For Stratus 2.5, the current generation, we moved to having a single ObjectiveFS file mount per store. Each store has its own file cache local to a node running its containers on disk and in memory. We launched Stratus 2.5 2 weeks ago and it has solved every file system issue we’ve received complaints about, especially update slowness in Magento admin. Site performance is faster than ever, according to our New Relic data every store is 30% faster now. Stores with heavy file operations on load show even more improvement.
We’ve also added a lesser known feature called Stratus Cache. Stratus cache directly adds most of your code base into the container images we use for scaling. Stratus caches bypasses the file system for a majority of the system calls and improves performance while making scaling for large sales a breeze. If you are planning a large promotion or traffic influx, please let us know and we help get that working for you.
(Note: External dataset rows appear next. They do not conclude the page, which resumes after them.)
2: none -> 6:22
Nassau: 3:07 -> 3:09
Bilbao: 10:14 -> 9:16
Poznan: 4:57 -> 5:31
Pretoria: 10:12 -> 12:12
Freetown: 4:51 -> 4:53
To contribute back to the community and improve Stratus, we’ve started making our own Magento 2 modules to address specific concerns we have about Magento 2 performance. Our first release was a complete re-work of the cron system in Magento 2. On Github at https://github.com/magemojo/m2-ce-cron . By default the Magento 2 crons can take a server down in the right conditions and they constantly fight each other and run the same task multiple times. Our module eliminates that problem, because it causes issues with stores and vital cron tasks are missed.
Next we have our split DB extension viewable at https://github.com/magemojo/m2-ce-splitdb . Magento 1 CE allowed merchants to easily use a master-slave database setup with a dedicated reader. Stratus uses Aurora which scales by having seamless multiple readers in a cluster. Since M2 CE does not support this at all out of the box, we had to build our solution. We believe Community should be able to scale just as well as Enterprise.
As we near Magento Imagine, we are working on improving the dev experience on Stratus. We provide free dev instances which are the same CDN and stack used by any production Stratus instance. Going forward, we want to include more tools, tests and utilities to make a developer friendly environment. The primary feature will be Live Preview. At the click of a button, customers can create exact copies of their production store, including the database. Then developers can go in and make changes, commit them, run tests, and push to production. Preview sites will be storable so you can save different versions of the site and refer to them as needed. After the initial release of Live Preview, we will be adding tools to perform Selenium and unit tests.
Stratus is now the premiere platform for Magento hosting. Nothing can scale and run your Magento store better. We've come a long way and we are grateful for our customer's patience. Now it's time to get back to business and stop worrying about your server.